Médica orientando paciente sobre tratamento com cannabis medicinal em consultório

Por que plantar cannabis medicinal ainda expõe o paciente

O Brasil construiu uma situação estranha. Importar óleo de cannabis com autorização da Anvisa: permitido. Comprar alguns produtos em farmácia: também, em certos casos. Plantar o próprio pé em casa pra extrair o óleo que você já usa: aí a lei ainda não deu uma resposta clara, e é nesse ponto cinzento que o paciente fica preso.

O caso típico é o de alguém que já faz o tratamento há meses. Tem laudo, tem receita, tem a autorização de importação. O custo mensal do óleo importado, porém, pesa — não é raro passar de mil reais dependendo da dose. Plantar em casa resolveria o custo. Mas resolver o custo assim, sem autorização judicial, é abrir a porta pra uma acusação de tráfico. É esse nó que o habeas corpus desata.

Enquanto o Executivo não regulamenta a exceção que a própria lei criou, sobrou para os tribunais decidir caso por caso.

O que a Lei de Drogas diz sobre o cultivo

A Lei nº 11.343/2006 proíbe plantar, cultivar e colher vegetais destinados a produzir droga. Essa é a regra geral.

O que muita gente não sabe é que a mesma lei previu uma exceção. O art. 2º, parágrafo único, permite que a União autorize o plantio, a cultura e a colheita para fins medicinais ou científicos. Está escrito lá desde 2006.

A exceção, no entanto, ficou dependente de uma regulamentação do Poder Executivo. E essa regulamentação nunca veio de forma completa. São quase vinte anos de omissão.
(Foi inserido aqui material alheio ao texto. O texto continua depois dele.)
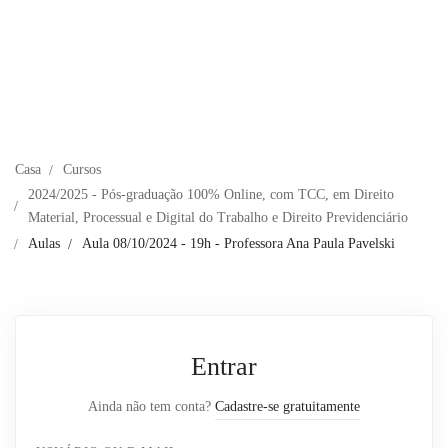
Casa
Cursos
2024/2025 - Pós-graduação 100% Online, com TCC, em Direito
Material, Processual e Digital do Trabalho e Direito Previdenciário
Aulas
Aula 08/10/2024 - 19h - Professora Ana Paula Pavelski
Entrar
Ainda não tem conta?
Cadastre-se gratuitamente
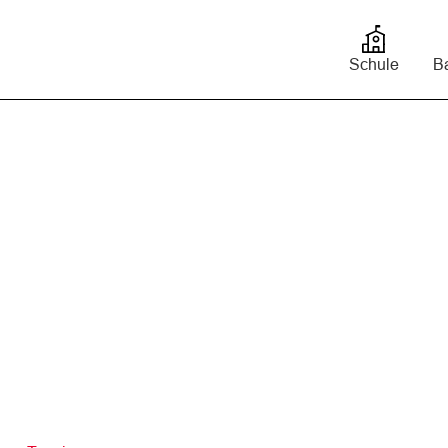
bis
Schule
Ba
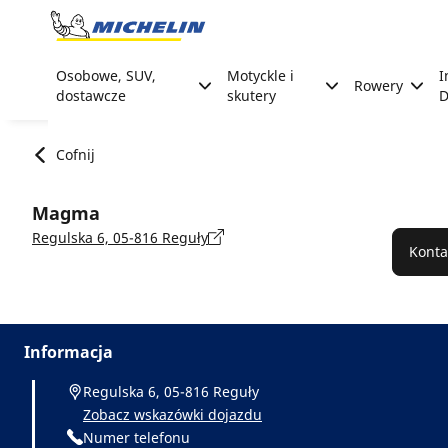
Go to page content
Go to page navigation
Osobowe, SUV,
Motyckle i
I
Rowery
dostawcze
skutery
D
Cofnij
Magma
Regulska 6, 05-816 Reguły
Konta
Informacja
Regulska 6, 05-816 Reguły
Zobacz wskazówki dojazdu
Numer telefonu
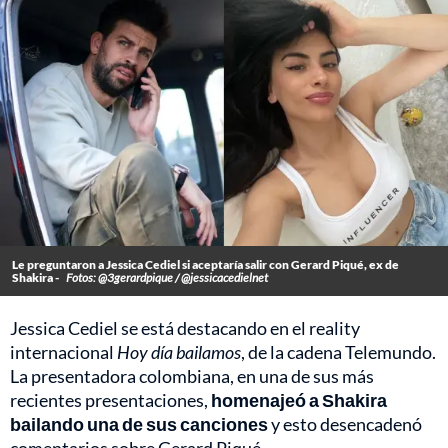
Le preguntaron a Jessica Cediel si aceptaría salir con Gerard Piqué, ex de
Shakira -
Fotos: @3gerardpique / @jessicacedielnet
Jessica Cediel se está destacando en el reality
internacional
Hoy día bailamos
, de la cadena Telemundo.
La presentadora colombiana, en una de sus más
recientes presentaciones,
homenajeó a Shakira
bailando una de sus canciones
y esto desencadenó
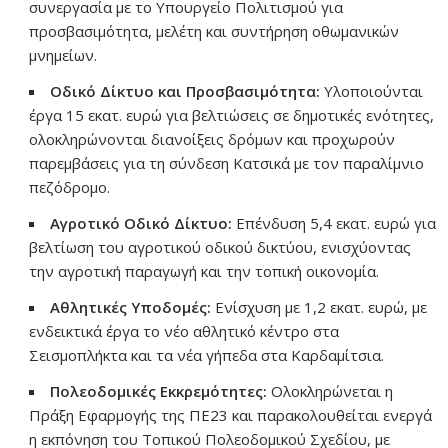
συνεργασία με το Υπουργείο Πολιτισμού για
προσβασιμότητα, μελέτη και συντήρηση οθωμανικών
μνημείων.
Οδικό Δίκτυο και Προσβασιμότητα:
Υλοποιούνται
έργα 15 εκατ. ευρώ για βελτιώσεις σε δημοτικές ενότητες,
ολοκληρώνονται διανοίξεις δρόμων και προχωρούν
παρεμβάσεις για τη σύνδεση Κατσικά με τον παραλίμνιο
πεζόδρομο.
Αγροτικό Οδικό Δίκτυο:
Επένδυση 5,4 εκατ. ευρώ για
βελτίωση του αγροτικού οδικού δικτύου, ενισχύοντας
την αγροτική παραγωγή και την τοπική οικονομία.
Αθλητικές Υποδομές:
Ενίσχυση με 1,2 εκατ. ευρώ, με
ενδεικτικά έργα το νέο αθλητικό κέντρο στα
Σεισμοπλήκτα και τα νέα γήπεδα στα Καρδαμίτσια.
Πολεοδομικές Εκκρεμότητες:
Ολοκληρώνεται η
Πράξη Εφαρμογής της ΠΕ23 και παρακολουθείται ενεργά
η εκπόνηση του Τοπικού Πολεοδομικού Σχεδίου, με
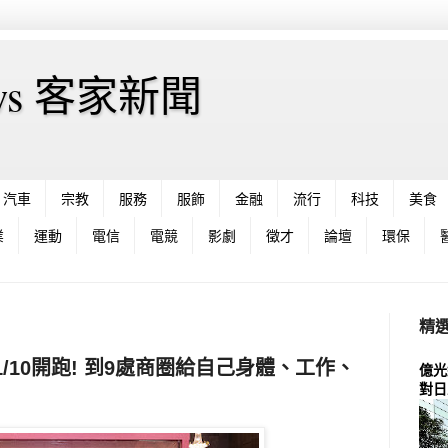
News 客家新聞
汽車
宗教
服務
服飾
金融
流行
科技
美食
業
運動
電信
電競
影劇
徵才
論壇
環保
精
/10開跑! 到9處商圈給自己身體、工作、
億光
對日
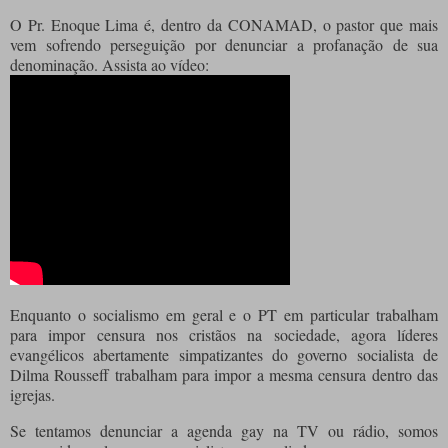
O Pr. Enoque Lima é, dentro da CONAMAD, o pastor que mais
vem sofrendo perseguição por denunciar a profanação de sua
denominação. Assista ao vídeo:
Enquanto o socialismo em geral e o PT em particular trabalham
para impor censura nos cristãos na sociedade, agora líderes
evangélicos abertamente simpatizantes do governo socialista de
Dilma Rousseff trabalham para impor a mesma censura dentro das
igrejas.
Se tentamos denunciar a agenda gay na TV ou rádio, somos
Foi diante desse silêncio que os tribunais decidiram agir — não para legislar, mas para não deixar sem resposta o paciente que bate à porta do Judiciário com um laudo na mão.

O que é o salvo-conduto

Salvo-conduto é o documento que o paciente recebe quando ganha o habeas corpus preventivo. Ele serve como uma garantia formal de que aquela pessoa não será presa nem terá as plantas apreendidas por conta daquele cultivo.

Uma confusão aparece direto e vale esclarecer: salvo-conduto não libera "uso de droga". O que o juiz faz é reconhecer que, naquele contexto médico, plantar tem finalidade de tratamento, e sobre uma conduta sem crime não recai punição.

Na maioria das decisões, o documento traz condições anexadas — finalidade medicinal, uso restrito ao paciente, e com frequência um limite de plantas ou de material colhido.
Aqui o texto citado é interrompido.